■ **Task item**
Beginning with the line that contains "Dr. Kurt Steiner", retype the entries below exactly, ending with the line that contains "5 ގަޑިއިރު ކުރިން". Leave out any pictures.

■ **Dataset extract**
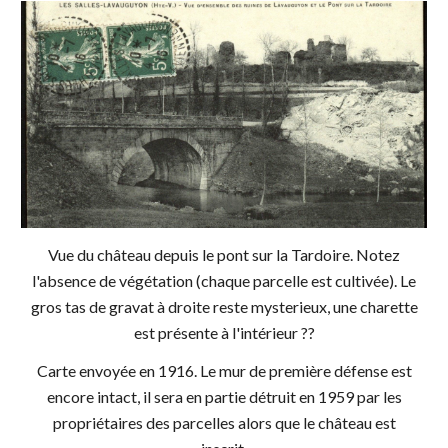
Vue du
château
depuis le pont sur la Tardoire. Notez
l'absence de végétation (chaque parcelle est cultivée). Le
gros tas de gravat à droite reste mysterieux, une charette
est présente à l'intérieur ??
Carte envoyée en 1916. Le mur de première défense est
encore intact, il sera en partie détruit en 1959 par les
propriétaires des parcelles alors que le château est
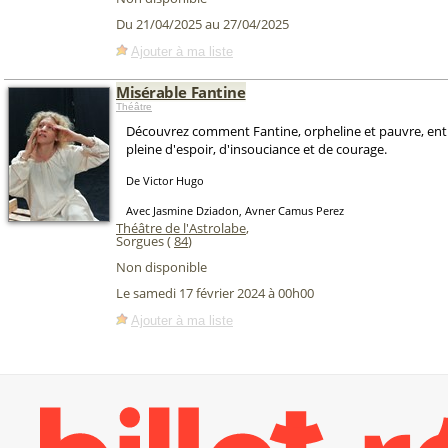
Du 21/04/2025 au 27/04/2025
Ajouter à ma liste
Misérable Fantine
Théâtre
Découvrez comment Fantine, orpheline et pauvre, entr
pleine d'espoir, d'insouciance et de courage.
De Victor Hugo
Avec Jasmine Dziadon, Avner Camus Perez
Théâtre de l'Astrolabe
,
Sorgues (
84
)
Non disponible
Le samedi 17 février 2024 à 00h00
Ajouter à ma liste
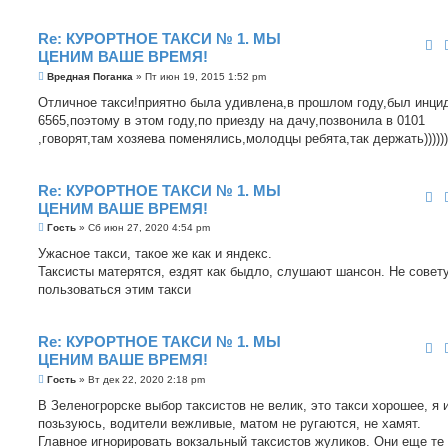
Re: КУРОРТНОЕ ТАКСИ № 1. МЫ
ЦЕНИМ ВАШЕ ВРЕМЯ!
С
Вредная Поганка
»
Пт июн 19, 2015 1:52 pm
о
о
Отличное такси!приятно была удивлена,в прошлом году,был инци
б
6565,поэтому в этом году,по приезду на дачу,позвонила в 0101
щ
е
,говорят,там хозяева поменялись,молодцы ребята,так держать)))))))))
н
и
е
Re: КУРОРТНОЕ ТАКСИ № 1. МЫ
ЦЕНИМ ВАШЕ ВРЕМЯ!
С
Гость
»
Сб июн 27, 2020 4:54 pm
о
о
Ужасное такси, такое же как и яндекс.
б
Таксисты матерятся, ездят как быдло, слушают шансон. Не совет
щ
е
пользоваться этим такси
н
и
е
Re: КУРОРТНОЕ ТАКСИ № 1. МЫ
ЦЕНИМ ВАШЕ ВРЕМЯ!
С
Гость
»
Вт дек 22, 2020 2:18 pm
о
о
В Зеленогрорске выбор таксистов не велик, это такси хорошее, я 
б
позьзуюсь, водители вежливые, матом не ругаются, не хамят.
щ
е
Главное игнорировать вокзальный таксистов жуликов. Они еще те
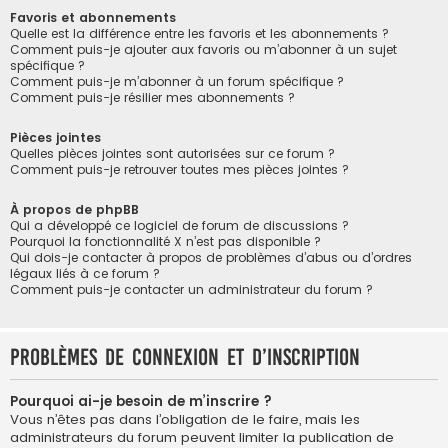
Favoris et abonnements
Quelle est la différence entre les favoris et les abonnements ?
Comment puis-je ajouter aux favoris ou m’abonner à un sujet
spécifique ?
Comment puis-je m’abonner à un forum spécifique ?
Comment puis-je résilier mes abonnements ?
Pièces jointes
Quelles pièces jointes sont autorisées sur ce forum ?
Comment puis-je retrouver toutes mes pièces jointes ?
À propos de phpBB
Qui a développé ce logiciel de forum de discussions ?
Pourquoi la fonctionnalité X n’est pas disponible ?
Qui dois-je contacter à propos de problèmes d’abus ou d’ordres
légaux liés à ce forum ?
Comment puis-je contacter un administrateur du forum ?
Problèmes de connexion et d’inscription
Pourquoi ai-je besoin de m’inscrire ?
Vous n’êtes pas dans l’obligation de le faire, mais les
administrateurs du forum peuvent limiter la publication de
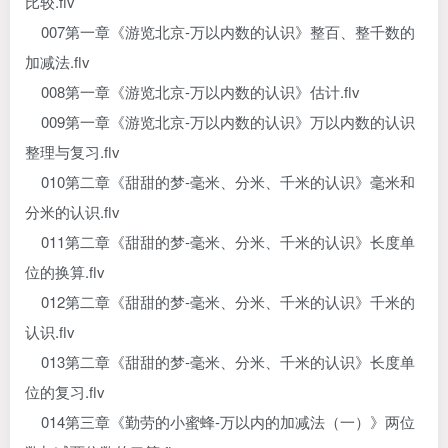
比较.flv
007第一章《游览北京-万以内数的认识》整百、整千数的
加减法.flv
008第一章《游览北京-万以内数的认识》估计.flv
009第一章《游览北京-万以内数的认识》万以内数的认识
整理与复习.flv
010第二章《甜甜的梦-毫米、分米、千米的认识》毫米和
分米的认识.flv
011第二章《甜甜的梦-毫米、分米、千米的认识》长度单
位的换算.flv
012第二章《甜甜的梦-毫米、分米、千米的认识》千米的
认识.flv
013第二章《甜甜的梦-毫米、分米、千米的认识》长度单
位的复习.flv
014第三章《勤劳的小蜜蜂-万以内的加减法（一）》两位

---

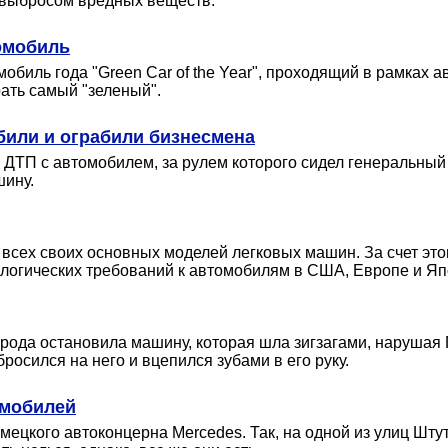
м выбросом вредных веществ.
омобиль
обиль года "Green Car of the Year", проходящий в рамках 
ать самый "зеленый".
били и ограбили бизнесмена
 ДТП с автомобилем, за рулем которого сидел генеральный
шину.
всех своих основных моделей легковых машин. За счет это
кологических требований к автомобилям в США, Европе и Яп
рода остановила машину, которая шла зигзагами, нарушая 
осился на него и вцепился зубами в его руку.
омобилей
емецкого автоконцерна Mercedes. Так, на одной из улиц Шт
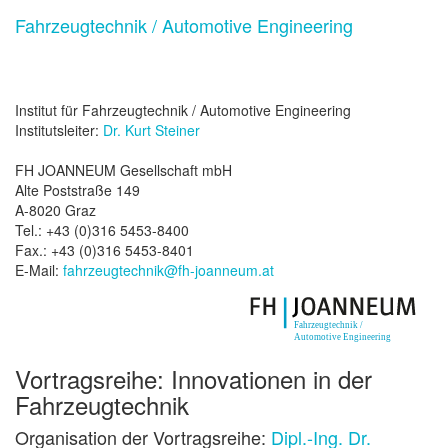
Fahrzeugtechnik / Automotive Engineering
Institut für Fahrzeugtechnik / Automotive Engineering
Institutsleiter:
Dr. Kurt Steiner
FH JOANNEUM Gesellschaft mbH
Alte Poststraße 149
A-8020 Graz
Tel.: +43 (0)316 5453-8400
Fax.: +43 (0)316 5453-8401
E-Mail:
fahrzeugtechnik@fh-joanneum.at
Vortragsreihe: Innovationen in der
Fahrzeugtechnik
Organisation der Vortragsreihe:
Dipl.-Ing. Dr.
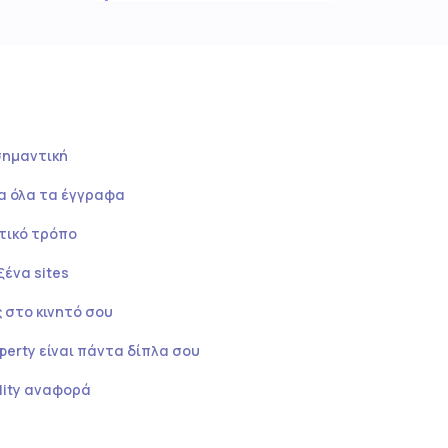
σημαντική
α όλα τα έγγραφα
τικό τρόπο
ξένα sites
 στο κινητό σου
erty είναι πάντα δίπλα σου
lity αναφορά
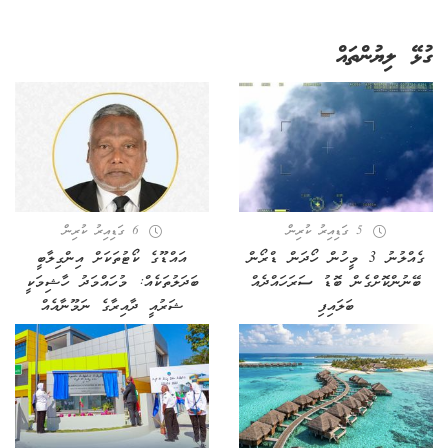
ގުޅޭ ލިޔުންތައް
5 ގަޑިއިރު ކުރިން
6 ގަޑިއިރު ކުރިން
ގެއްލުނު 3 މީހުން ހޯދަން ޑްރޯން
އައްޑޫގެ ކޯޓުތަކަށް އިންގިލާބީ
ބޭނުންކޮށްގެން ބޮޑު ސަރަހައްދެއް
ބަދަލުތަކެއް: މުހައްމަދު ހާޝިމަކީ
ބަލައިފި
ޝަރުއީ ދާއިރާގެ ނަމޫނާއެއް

■ **Task output**
Dr. Kurt Steiner
FH JOANNEUM Gesellschaft mbH
Alte Poststraße 149
A-8020 Graz
Tel.: +43 (0)316 5453-8400
Fax.: +43 (0)316 5453-8401
E-Mail:
fahrzeugtechnik@fh-joanneum.at
Vortragsreihe: Innovationen in der
Fahrzeugtechnik
Organisation der Vortragsreihe:
Dipl.-Ing. Dr.
σημαντική
α όλα τα έγγραφα
τικό τρόπο
ξένα sites
 στο κινητό σου
erty είναι πάντα δίπλα σου
lity αναφορά
ގުޅޭ ލިޔުންތައް
5 ގަޑިއިރު ކުރިން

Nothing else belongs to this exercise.